*Exercise requirements:*
Return the lines below exactly, starting with the line that contains "Segment right iliac vein." and stopping after the last line.

*Records:*
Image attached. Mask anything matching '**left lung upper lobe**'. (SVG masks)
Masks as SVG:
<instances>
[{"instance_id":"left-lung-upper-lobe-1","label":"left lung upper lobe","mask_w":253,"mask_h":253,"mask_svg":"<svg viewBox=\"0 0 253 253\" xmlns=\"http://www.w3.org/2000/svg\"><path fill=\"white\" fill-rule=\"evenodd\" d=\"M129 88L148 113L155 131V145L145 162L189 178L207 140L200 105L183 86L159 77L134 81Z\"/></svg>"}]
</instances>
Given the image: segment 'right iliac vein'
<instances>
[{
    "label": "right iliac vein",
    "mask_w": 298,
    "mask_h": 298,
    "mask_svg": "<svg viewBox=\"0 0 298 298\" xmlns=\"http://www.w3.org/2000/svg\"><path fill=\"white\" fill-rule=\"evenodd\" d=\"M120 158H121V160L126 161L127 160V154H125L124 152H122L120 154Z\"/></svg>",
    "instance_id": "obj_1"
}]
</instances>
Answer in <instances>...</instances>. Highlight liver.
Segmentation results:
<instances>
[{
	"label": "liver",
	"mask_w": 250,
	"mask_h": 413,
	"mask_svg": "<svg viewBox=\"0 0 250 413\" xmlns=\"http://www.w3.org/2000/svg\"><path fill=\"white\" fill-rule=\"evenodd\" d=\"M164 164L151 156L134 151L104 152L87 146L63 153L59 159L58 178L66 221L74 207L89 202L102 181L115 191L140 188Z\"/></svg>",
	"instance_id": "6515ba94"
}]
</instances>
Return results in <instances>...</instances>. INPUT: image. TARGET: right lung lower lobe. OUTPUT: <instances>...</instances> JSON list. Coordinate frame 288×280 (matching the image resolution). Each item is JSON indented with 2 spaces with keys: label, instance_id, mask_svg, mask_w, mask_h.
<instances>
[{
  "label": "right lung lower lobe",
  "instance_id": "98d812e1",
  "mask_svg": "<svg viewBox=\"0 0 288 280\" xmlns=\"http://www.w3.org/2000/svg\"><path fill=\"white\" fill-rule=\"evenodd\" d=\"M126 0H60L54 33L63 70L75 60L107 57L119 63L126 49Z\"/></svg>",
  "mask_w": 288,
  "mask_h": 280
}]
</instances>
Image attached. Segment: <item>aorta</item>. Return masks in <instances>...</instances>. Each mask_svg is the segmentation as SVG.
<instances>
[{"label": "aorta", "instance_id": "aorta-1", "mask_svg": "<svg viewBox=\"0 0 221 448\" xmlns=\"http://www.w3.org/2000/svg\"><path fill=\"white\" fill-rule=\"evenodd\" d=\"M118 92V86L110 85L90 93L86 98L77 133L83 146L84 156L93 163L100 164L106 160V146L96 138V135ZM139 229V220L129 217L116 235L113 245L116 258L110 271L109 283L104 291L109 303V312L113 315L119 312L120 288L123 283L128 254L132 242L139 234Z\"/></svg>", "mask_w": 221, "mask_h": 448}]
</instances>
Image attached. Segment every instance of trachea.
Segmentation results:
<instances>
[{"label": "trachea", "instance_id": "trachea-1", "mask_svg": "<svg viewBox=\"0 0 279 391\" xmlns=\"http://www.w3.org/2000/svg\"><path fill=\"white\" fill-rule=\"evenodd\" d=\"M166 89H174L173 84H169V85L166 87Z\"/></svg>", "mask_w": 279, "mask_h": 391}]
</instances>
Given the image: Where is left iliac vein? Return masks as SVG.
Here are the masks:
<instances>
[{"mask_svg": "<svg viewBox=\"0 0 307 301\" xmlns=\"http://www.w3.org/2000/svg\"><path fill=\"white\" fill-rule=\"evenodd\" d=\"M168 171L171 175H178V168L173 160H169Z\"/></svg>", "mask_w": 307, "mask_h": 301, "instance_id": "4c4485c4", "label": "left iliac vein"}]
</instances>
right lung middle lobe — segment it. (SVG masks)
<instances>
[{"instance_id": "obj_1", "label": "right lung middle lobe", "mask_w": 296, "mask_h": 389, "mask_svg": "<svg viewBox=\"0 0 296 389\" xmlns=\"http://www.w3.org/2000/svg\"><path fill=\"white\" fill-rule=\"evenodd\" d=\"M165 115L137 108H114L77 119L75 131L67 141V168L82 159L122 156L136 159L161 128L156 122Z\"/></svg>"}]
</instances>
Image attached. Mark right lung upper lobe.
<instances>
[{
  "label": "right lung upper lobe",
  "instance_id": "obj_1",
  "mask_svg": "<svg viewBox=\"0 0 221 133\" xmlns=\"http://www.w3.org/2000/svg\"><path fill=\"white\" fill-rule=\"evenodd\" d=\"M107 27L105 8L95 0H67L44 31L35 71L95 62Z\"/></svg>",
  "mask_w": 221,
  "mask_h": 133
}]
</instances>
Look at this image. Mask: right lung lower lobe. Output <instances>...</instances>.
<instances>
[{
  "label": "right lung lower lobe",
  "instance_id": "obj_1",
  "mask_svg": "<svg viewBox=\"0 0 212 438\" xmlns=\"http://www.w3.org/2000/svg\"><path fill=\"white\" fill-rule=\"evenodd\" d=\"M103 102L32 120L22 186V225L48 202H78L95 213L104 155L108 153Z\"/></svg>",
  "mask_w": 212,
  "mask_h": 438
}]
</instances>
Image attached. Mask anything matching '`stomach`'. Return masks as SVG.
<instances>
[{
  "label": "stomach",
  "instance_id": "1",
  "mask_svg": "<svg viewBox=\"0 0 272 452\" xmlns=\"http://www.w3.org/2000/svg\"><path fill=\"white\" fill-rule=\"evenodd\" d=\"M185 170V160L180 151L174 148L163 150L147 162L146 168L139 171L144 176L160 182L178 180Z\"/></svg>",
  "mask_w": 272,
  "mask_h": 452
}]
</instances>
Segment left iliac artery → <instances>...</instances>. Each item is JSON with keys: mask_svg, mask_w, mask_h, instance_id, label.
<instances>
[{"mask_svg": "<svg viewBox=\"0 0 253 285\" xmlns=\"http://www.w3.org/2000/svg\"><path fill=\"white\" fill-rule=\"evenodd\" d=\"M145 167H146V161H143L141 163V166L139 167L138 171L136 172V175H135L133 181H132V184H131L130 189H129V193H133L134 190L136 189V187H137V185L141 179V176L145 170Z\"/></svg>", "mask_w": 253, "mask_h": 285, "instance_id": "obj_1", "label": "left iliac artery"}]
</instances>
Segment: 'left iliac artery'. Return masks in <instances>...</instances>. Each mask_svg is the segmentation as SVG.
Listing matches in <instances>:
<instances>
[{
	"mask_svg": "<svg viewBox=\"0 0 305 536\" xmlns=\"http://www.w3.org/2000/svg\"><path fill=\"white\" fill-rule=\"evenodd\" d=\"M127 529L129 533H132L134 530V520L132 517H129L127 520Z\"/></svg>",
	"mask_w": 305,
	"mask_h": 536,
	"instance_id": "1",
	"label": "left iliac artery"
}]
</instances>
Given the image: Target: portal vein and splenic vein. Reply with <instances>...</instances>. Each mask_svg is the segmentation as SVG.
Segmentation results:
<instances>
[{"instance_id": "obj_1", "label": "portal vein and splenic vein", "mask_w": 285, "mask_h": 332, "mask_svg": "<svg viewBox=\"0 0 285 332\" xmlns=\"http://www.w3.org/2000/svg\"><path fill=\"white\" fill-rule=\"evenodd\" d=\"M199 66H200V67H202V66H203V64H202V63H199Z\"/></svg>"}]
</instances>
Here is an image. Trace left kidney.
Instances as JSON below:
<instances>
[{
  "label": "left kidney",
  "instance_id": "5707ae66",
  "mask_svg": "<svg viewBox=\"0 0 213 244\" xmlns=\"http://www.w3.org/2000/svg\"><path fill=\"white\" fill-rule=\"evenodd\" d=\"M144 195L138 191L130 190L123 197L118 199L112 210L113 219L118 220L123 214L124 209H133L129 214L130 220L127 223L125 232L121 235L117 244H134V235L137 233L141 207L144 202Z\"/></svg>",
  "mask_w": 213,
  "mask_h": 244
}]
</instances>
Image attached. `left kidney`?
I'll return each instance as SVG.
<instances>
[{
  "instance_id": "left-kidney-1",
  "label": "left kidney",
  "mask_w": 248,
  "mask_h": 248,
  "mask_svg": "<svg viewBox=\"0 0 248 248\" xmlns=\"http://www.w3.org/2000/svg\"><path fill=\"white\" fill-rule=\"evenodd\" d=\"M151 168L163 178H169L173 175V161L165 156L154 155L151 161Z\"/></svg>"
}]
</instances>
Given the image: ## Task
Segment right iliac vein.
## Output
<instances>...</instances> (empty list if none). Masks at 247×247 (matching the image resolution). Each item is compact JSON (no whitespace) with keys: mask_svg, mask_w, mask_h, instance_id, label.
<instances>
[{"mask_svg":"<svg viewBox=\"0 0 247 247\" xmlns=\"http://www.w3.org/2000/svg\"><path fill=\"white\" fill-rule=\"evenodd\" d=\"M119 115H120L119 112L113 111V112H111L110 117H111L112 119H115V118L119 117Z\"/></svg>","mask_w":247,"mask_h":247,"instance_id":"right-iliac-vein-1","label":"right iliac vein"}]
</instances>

*Written solution:*
Segment right iliac vein.
## Output
<instances>...</instances> (empty list if none). Masks at 247×247 (matching the image resolution). Each item is compact JSON (no whitespace) with keys: mask_svg, mask_w, mask_h, instance_id, label.
<instances>
[{"mask_svg":"<svg viewBox=\"0 0 247 247\" xmlns=\"http://www.w3.org/2000/svg\"><path fill=\"white\" fill-rule=\"evenodd\" d=\"M119 115H120L119 112L113 111V112H111L110 117H111L112 119H115V118L119 117Z\"/></svg>","mask_w":247,"mask_h":247,"instance_id":"right-iliac-vein-1","label":"right iliac vein"}]
</instances>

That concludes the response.